I am a passionate advocate for digital health transformation and believe in the positive impact that scientific and technological innovations have had and will continue to have in the delivery of patient care, I’d also be remiss if I didn’t caution us to be careful not to drink so much Kool-Aid that we forget to do two important things.
- Keep innovation grounded in practical reality. That means being able to ask the right questions on what outcomes we want, and what we’re trying to actually achieve. Radical, no? It means that just because we have an app, doesn’t mean it actually identifies and provides an innovative approach to solve real-world problems in the delivery of care. We need the discipline to ask what problem we are solving and then partner with innovators to build frameworks for new products and services in the real-life circumstances and environments of practices.

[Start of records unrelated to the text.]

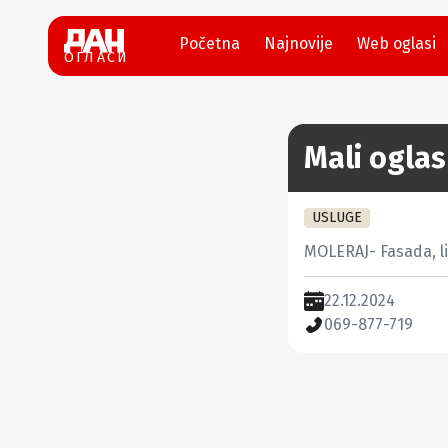
Početna
Najnovije
Web oglasi
ОГЛАСИ
Mali oglas
USLUGE
MOLERAJ- Fasada, li
22.12.2024
069-877-719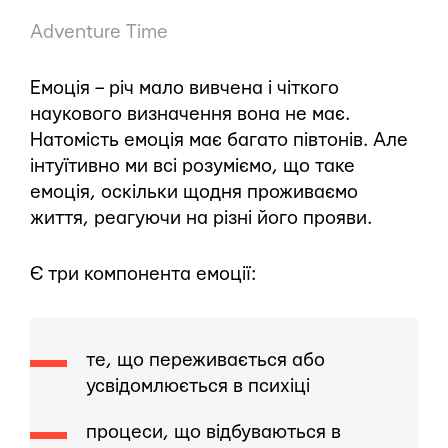
Adventure Time
Емоція – річ мало вивчена і чіткого
наукового визначення вона не має.
Натомість емоція має багато півтонів. Але
інтуїтивно ми всі розуміємо, що таке
емоція, оскільки щодня проживаємо
життя, реагуючи на різні його прояви.
Є три компонента емоції:
те, що переживається або
усвідомлюється в психіці
процеси, що відбуваються в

- Balance the business and science of medicine with the art of patient care. The latter is anchored in the patient–physician relationship. Ask the patients. They’ll tell you they are game for anything that improves their quality of life and the affordability of care required. Just don’t get in the way of their care provider relationship.
While I’m not a Silicon Valley insider, as I’m sure you can surmise, I am a tremendous admirer and aspirer. What I hope to contribute to the conversation is the important vantage point from medical groups. Indeed, those on the frontlines have many of the insights and answers our broken care system needs to hear and act on.